The Masaryk Circuit, Brno

The FIA GT1 Brno round was an auto race held at the Masaryk Circuit, Brno, Czech Republic on 21–23 May 2010. It was the third round of the 2010 FIA GT1 World Championship season.
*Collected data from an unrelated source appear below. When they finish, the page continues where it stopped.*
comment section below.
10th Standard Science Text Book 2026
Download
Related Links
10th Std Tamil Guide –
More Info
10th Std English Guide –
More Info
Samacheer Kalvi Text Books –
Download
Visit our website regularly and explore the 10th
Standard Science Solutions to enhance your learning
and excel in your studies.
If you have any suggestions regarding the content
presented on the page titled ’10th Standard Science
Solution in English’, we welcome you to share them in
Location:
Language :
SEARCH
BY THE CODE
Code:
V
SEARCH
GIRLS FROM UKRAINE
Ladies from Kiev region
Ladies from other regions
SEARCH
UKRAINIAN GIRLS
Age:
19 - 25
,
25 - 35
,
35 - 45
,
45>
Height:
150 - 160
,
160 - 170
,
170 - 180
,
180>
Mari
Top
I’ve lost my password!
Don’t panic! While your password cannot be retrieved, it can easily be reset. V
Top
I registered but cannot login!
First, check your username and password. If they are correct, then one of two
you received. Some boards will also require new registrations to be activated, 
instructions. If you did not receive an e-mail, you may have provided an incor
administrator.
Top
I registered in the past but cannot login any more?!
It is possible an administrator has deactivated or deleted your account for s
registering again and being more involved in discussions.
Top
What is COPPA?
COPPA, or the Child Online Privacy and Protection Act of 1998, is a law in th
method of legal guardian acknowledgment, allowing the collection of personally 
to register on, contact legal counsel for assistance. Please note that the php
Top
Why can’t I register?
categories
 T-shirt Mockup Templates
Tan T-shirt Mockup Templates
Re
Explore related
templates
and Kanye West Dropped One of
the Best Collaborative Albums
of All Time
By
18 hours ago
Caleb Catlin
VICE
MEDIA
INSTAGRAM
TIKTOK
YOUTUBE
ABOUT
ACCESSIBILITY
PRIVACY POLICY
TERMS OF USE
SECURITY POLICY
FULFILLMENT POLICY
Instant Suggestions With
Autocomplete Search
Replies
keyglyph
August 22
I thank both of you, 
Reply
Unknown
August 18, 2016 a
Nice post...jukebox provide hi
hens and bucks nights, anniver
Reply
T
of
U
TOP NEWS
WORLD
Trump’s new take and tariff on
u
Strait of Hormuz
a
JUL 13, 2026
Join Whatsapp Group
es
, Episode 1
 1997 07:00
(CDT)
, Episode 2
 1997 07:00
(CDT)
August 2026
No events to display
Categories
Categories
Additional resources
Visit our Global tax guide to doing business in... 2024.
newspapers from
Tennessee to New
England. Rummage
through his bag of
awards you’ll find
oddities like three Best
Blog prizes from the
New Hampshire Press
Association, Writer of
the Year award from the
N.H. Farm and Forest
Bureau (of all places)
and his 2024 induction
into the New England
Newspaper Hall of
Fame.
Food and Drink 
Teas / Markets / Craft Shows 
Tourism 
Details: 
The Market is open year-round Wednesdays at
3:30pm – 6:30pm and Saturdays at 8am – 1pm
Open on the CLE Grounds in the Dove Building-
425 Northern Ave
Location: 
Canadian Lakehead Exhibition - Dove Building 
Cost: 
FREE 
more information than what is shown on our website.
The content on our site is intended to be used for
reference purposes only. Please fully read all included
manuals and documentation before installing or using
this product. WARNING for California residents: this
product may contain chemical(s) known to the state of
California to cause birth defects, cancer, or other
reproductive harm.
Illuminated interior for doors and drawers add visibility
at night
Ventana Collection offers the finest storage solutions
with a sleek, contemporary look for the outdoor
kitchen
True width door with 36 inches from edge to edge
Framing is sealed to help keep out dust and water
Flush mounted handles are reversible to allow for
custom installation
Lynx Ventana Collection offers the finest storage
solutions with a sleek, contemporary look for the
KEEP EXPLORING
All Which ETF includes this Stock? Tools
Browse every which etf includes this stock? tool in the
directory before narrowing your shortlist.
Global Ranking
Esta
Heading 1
The Brno circuit was last visited by the former FIA GT Championship in 2008. Support series for the event include the FIA GT3 European Championship, Porsche Carrera Cup Italia, and the Lamborghini Blancpain Super Trofeo.

==Qualifying==

===Qualifying result===
For qualifying, Driver 1 participates in the first and third sessions while Driver 2 participates in only the second session. The fastest lap for each session is indicated with bold.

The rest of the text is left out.